## EXERCISE DIRECTIONS
An exact reproduction of all the entries is what the answer must contain.

## EXTRACTED MATERIAL
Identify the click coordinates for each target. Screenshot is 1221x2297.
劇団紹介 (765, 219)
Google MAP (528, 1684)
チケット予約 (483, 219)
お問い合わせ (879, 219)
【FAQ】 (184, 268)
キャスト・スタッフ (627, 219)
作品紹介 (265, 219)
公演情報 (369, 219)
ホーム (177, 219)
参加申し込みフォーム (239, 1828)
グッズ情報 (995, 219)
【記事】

## ANSWER SECTION
Identify the click coordinates for each target. Screenshot is 1221x2297.
劇団紹介 (765, 219)
Google MAP (528, 1684)
チケット予約 (483, 219)
お問い合わせ (879, 219)
【FAQ】 (184, 268)
キャスト・スタッフ (627, 219)
作品紹介 (265, 219)
公演情報 (369, 219)
ホーム (177, 219)
参加申し込みフォーム (239, 1828)
グッズ情報 (995, 219)
【記事】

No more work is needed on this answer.